No answer. If there had been a pebble in front of each yaoguai, every single one of them would have kicked at it morosely instead of meeting my gaze.

It was Quentin, surprisingly, who remembered why we were here to begin with. The real one stepped onto Yellow-Toothed Elephant’s heaving belly to use as a podium.

“And let that be a warning to the rest of you!” he shouted. “Exhaust the Shouhushen’s patience, and pain will be your lot! Now line up for your audience in the order you arrived, or else!”

There was a moment of silence before panicked shuffling broke out. The yaoguai mushed themselves into a reasonable column like frightened penguins.

But I could tell the cynical ones only considered this a minor setback. If they couldn’t test me through physical force, they’d find another way. They were never going to leave well enough alone.

Quentin hopped down from his stirring platform and rejoined me and Guanyin. The goddess glanced at what was left of Yellow-Toothed Elephant.

“Was that whole show really necessary?” she said to the two of us. True to her nature, she would never look at violence with anything but distaste, no matter how much she was personally involved.

“Of course it was,” Quentin said. “We should thank him once he wakes up. This little circus bought us at least two weeks of good behavior from the rest of them.”

I made a noise with my teeth. The going rate on demon obedience was getting worse all the time.

 

 

4


By the time I’d heard most of the yaoguai out, you could have watered the grass with my brain. The simple act of listening for hours had drained more energy from me than any fight in recent memory. If the demons couldn’t take me down with a direct challenge, they were going to whine me to death.
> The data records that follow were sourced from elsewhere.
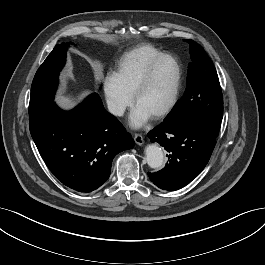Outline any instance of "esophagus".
I'll use <instances>...</instances> for the list:
<instances>
[{
    "mask_svg": "<svg viewBox=\"0 0 265 265\" xmlns=\"http://www.w3.org/2000/svg\"><path fill=\"white\" fill-rule=\"evenodd\" d=\"M134 141L137 145H143V143H144L143 136L141 134H135L134 135Z\"/></svg>",
    "mask_w": 265,
    "mask_h": 265,
    "instance_id": "obj_1",
    "label": "esophagus"
}]
</instances>
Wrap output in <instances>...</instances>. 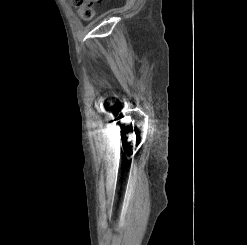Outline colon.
I'll list each match as a JSON object with an SVG mask.
<instances>
[{"label": "colon", "instance_id": "1", "mask_svg": "<svg viewBox=\"0 0 247 245\" xmlns=\"http://www.w3.org/2000/svg\"><path fill=\"white\" fill-rule=\"evenodd\" d=\"M70 1L83 19L90 20L94 16L95 13L94 7L99 0H70Z\"/></svg>", "mask_w": 247, "mask_h": 245}]
</instances>
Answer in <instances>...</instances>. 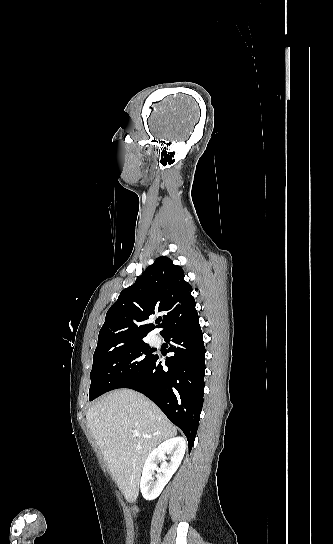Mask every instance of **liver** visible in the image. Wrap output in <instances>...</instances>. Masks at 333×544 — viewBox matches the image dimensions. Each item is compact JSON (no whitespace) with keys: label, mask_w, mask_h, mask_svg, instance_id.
Here are the masks:
<instances>
[{"label":"liver","mask_w":333,"mask_h":544,"mask_svg":"<svg viewBox=\"0 0 333 544\" xmlns=\"http://www.w3.org/2000/svg\"><path fill=\"white\" fill-rule=\"evenodd\" d=\"M86 419L115 483L126 500L134 502L144 461L159 443L176 436V428L155 404L129 389L102 397ZM134 430L141 436H134Z\"/></svg>","instance_id":"liver-1"}]
</instances>
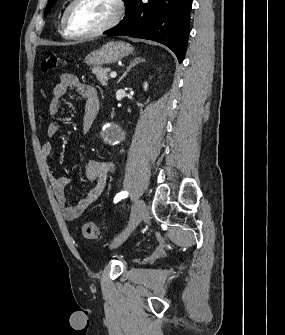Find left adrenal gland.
Listing matches in <instances>:
<instances>
[{"instance_id":"obj_1","label":"left adrenal gland","mask_w":285,"mask_h":335,"mask_svg":"<svg viewBox=\"0 0 285 335\" xmlns=\"http://www.w3.org/2000/svg\"><path fill=\"white\" fill-rule=\"evenodd\" d=\"M140 62H145L144 58H134V60H132V62H130V66H128L126 72H124V74H122L121 78H119L117 84H119V82H121V80H123V78H125V76H127L128 72H130L131 68H134V66H136V64H140Z\"/></svg>"}]
</instances>
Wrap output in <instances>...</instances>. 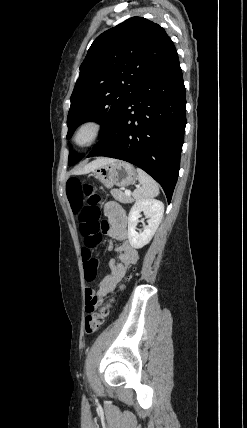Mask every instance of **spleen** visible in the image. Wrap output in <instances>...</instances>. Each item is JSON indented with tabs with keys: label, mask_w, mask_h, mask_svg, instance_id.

The field was nearly empty. No demon cared to stick around once they got what they needed. At the end of these sessions they vanished back into the woods without a trace. Today was an exception, as a large trail of broken shrubs marked where Yellow-Toothed Elephant’s friends dragged his slumbering carcass away.

I plastered my hands to my eyes as I called for the last one to step up. One away from going home. Depending on how low on patience I was, this last yaoguai might either get nothing or way more than it asked for.

Only it wasn’t a yaoguai who appeared when I took my hands off my face. It was an old man.

He was dressed in an embroidered robe that might have once been bleached and elegant but was now frayed down to dingy gray patchwork. The ends of his bushy white mustache swept back around his head in a perfect horizontal arc. He carried a wooden staff riddled with knots and knobs that widened to the size of a fist on top.

Before I could say anything, Quentin whooped out loud and leaped onto the old man’s back like a panther on a gazelle.

My first instinct was to scream at him to stop, but then again, maybe he detected a threat. It wasn’t out of the question for a yaoguai to have a really good human disguise. If anything, the better camouflaged ones were more dangerous.

The old man took the attack in stride, flipping Quentin over his shoulder. In the same smooth motion he twirled his staff with both hands and locked it around Quentin’s neck in a chokehold. I would have stopped him from strangling my boyfriend right there, except the two of them were laughing and having a grand time of it. Quentin was obviously not using his full strength.